■ **Action item**
In the records below, begin at the line containing "mrtg (426, 575)" and end at the line containing "apache (525, 706)"; quote every line in that span exactly, including both boundary lines, and no others.
__________________________________________________
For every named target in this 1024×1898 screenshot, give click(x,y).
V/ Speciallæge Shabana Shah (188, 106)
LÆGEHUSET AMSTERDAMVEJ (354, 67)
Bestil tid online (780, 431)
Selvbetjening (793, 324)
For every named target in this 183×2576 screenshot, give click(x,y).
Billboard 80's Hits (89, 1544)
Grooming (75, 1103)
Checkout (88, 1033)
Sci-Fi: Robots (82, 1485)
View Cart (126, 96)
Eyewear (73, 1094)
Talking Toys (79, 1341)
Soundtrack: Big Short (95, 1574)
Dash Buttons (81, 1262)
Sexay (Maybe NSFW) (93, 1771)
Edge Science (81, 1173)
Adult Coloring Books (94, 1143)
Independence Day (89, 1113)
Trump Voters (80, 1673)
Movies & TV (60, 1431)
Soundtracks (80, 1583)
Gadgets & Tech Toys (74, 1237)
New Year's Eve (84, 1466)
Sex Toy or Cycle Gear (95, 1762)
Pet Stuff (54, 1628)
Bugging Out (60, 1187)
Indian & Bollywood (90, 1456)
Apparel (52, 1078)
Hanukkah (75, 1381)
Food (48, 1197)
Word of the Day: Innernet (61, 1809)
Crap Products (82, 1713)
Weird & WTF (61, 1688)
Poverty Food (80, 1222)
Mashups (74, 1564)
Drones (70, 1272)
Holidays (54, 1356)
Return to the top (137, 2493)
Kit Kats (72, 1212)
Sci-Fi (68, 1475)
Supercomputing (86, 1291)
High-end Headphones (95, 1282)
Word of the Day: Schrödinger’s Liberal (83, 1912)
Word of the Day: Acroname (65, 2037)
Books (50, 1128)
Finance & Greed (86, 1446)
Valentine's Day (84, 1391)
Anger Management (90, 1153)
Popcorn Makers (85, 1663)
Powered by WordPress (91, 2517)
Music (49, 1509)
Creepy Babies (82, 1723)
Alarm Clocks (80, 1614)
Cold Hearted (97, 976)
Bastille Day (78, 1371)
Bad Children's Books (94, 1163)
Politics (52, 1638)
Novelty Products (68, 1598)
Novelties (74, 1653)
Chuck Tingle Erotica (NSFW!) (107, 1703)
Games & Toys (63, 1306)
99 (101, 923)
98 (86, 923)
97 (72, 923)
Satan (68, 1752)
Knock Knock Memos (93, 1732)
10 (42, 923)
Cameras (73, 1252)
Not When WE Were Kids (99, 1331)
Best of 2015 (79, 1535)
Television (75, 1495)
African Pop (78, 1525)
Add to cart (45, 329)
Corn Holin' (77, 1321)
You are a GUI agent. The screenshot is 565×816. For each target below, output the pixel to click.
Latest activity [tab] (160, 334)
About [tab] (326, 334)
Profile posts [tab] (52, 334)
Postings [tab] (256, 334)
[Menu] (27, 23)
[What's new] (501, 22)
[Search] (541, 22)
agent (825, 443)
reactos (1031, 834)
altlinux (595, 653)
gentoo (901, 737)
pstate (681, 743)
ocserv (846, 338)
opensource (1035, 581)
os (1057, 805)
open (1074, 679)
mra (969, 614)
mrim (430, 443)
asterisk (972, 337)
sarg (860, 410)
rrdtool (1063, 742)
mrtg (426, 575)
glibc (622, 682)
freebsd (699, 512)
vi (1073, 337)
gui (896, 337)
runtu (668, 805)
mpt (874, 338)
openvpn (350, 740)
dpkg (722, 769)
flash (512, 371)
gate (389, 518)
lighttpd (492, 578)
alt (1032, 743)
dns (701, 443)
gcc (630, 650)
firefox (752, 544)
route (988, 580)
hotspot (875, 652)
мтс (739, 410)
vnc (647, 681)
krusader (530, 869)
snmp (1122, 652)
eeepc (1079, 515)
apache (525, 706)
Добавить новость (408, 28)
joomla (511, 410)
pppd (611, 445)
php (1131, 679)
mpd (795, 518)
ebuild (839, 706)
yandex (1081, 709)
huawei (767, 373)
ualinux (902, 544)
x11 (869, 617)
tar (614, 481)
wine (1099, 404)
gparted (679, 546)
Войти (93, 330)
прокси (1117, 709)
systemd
__________________________________________________
■ **Your response**
mrtg (426, 575)
glibc (622, 682)
freebsd (699, 512)
vi (1073, 337)
gui (896, 337)
runtu (668, 805)
mpt (874, 338)
openvpn (350, 740)
dpkg (722, 769)
flash (512, 371)
gate (389, 518)
lighttpd (492, 578)
alt (1032, 743)
dns (701, 443)
gcc (630, 650)
firefox (752, 544)
route (988, 580)
hotspot (875, 652)
мтс (739, 410)
vnc (647, 681)
krusader (530, 869)
snmp (1122, 652)
eeepc (1079, 515)
apache (525, 706)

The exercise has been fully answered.